* [WHAT THE TASK ASKS]
The answer is the full listing below, copied exactly, with its pictures omitted.
BEGIN GIVEN DATA
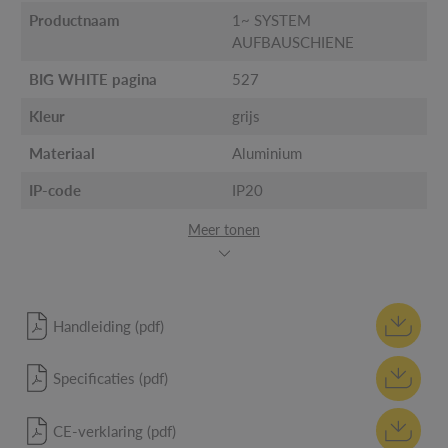
Productnaam
1~ SYSTEM
AUFBAUSCHIENE
BIG WHITE pagina
527
Kleur
grijs
Materiaal
Aluminium
IP-code
IP20
Meer tonen
Handleiding (pdf)
Specificaties (pdf)
CE-verklaring (pdf)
END GIVEN DATA
* [ANSWER TO THE PROBLEM]
Productnaam
1~ SYSTEM
AUFBAUSCHIENE
BIG WHITE pagina
527
Kleur
grijs
Materiaal
Aluminium
IP-code
IP20
Meer tonen
Handleiding (pdf)
Specificaties (pdf)
CE-verklaring (pdf)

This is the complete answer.